### Exercise description
Only the lines from the one containing "Paradógicamente, casi" through the end of the data belong in the answer; reproduce them exactly.
· · ·
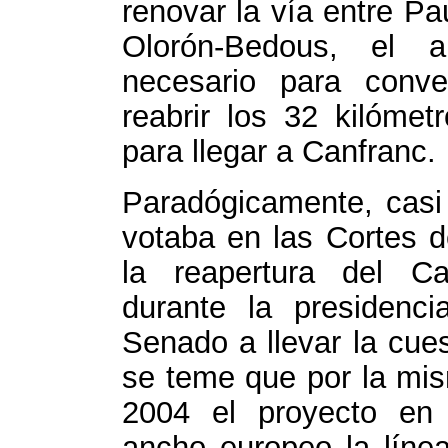
renovar la vía entre Pa
Olorón-Bedous, el 
necesario para conv
reabrir los 32 kilómet
para llegar a Canfranc.
Paradógicamente, casi
votaba en las Cortes d
la reapertura del Ca
durante la presidenc
Senado a llevar la cue
se teme que por la mis
2004 el proyecto en
ancho europeo la línea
· · ·
### Completed task
Paradógicamente, casi
votaba en las Cortes d
la reapertura del Ca
durante la presidenc
Senado a llevar la cue
se teme que por la mis
2004 el proyecto en
ancho europeo la línea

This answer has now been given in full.